Benarkah Freelance Lebih Menjanjikan Buat Gen Z dan Milenial di 2025?

Kudus – Dalam beberapa tahun terakhir, bekerja secara freelance telah menjadi pilihan yang semakin populer, khususnya di kalangan Gen Z dan milenial. Di tengah perubahan lanskap dunia kerja, model kerja ini dinilai lebih fleksibel dan sesuai dengan kebutuhan generasi muda. Namun, apakah freelance benar-benar lebih menjanjikan dibandingkan pekerjaan tetap?


Berdasarkan laporan Statista, pada 2023 sekitar 36 persen tenaga kerja global adalah pekerja lepas, dan angka tersebut diproyeksikan terus meningkat hingga 2025. Penyebabnya tak lepas dari kemajuan teknologi dan keberadaan platform seperti Fiverr, Upwork, hingga Sribulancer yang mempermudah koneksi antara freelancer dan klien.

Pandemi COVID-19 juga menjadi salah satu pendorong utama. Banyak perusahaan yang sebelumnya mengandalkan karyawan tetap kini mulai melirik freelancer sebagai solusi untuk menekan biaya operasional.

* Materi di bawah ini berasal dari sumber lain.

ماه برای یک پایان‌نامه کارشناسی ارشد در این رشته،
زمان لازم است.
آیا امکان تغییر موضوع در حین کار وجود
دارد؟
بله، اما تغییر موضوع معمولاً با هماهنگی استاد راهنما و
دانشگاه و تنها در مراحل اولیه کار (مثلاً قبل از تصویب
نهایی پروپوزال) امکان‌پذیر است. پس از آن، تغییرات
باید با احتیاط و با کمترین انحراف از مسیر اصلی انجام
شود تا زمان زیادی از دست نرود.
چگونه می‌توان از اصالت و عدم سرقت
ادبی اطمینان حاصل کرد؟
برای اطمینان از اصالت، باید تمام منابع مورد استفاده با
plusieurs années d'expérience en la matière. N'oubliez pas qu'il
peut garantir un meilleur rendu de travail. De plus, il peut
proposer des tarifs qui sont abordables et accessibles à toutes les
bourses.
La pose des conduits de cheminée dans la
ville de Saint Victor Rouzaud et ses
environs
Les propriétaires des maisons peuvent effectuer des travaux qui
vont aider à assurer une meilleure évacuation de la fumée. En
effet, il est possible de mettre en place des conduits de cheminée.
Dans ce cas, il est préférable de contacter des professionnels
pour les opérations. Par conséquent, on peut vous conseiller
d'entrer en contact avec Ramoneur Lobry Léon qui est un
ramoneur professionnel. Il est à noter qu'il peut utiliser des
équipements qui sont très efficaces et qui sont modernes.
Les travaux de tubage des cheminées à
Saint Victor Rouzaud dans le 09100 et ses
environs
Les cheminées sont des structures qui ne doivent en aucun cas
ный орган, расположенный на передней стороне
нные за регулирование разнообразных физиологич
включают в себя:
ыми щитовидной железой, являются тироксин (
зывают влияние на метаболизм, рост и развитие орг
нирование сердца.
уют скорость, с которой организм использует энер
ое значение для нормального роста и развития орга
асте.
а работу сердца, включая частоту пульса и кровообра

"Freelance itu memungkinkan saya untuk bekerja dari mana saja. Bahkan saat traveling, saya tetap bisa menyelesaikan proyek," ujar Dika Pratama, 27 tahun, seorang desainer grafis lepas yang kini memiliki klien dari dalam dan luar negeri.

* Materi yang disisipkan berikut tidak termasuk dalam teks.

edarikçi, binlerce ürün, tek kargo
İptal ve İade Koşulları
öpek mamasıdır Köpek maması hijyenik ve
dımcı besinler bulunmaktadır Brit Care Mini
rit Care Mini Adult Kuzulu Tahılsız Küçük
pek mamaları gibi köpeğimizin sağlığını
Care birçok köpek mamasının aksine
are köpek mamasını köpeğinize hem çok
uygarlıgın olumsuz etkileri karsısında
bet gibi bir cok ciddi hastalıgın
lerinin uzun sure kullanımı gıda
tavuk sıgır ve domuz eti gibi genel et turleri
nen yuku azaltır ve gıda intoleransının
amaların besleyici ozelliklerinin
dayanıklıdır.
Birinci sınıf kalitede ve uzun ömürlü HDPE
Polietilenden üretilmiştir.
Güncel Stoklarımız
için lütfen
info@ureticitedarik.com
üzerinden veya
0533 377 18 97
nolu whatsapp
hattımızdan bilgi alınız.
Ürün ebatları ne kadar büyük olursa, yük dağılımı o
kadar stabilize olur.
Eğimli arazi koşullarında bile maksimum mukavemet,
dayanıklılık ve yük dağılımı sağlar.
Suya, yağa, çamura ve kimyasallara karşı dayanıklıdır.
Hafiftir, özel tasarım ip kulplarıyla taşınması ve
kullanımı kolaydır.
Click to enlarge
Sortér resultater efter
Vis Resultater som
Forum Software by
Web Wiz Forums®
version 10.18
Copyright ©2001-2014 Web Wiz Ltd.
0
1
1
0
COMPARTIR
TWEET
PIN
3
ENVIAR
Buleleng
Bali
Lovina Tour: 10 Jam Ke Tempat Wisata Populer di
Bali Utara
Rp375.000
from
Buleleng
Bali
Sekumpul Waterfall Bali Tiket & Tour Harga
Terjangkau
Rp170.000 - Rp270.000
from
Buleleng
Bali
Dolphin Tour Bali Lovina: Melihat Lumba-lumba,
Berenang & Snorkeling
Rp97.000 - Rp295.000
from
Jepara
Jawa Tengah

Beberapa tawaran dan keunggulan Bagi Gen Z dan milenial, bekerja freelance:

  1. Fleksibilitas Waktu dan Lokasi
    Freelancer tidak terikat jam kerja formal. Mereka bebas mengatur waktu dan tempat bekerja, sesuai gaya hidup mereka.

  2. Penghasilan Potensial yang Tinggi
    Dengan keahlian yang mumpuni, freelancer bisa mendapatkan penghasilan jauh lebih besar dibandingkan gaji pekerja kantoran. Bahkan, pekerjaan dengan klien internasional dapat menawarkan bayaran hingga tiga kali lipat lebih tinggi.

  3. Kesempatan Berkembang
    Dunia freelance menuntut para pekerjanya untuk terus belajar dan meningkatkan skill. Hal ini membuat mereka lebih adaptif terhadap kebutuhan pasar kerja yang dinamis.

Meski terdengar menjanjikan, pekerjaan freelance juga memiliki sejumlah tantangan diantaranya:

  • Ketidakpastian Penghasilan
    Tidak adanya gaji tetap membuat penghasilan freelancer fluktuatif, terutama jika mereka baru memulai karier.

  • Minimnya Jaminan Sosial
    Tidak seperti pekerja tetap, freelancer harus mengurus sendiri asuransi kesehatan dan dana pensiun mereka.

  • Persaingan yang Semakin Ketat
    Semakin banyaknya orang yang terjun ke dunia freelance membuat persaingan untuk mendapatkan proyek semakin sulit.

“Untuk menjadi freelancer sukses, tidak cukup hanya mengandalkan skill. Anda juga harus pandai memasarkan diri dan membangun jaringan,” kata Diana Putri, konsultan karier dari sebuah platform rekrutmen digital.

Melihat perkembangan saat ini, freelance diprediksi akan semakin relevan di masa depan. Beberapa tren pekerjaan yang diperkirakan mendominasi adalah di bidang teknologi, desain, pemasaran digital, serta konten kreatif.

Namun, para ahli menyarankan agar para pekerja lepas juga mempersiapkan diri dengan baik. Mengelola keuangan, meningkatkan kemampuan, dan membangun personal branding adalah langkah penting untuk tetap kompetitif di era gig economy.

“Freelance menawarkan kebebasan yang tak dimiliki pekerjaan tetap. Tapi untuk sukses, perlu disiplin dan strategi yang matang,” pungkas Diana.

Bagaimana dengan Anda? Apakah freelance akan menjadi pilihan karier Anda di tahun 2025?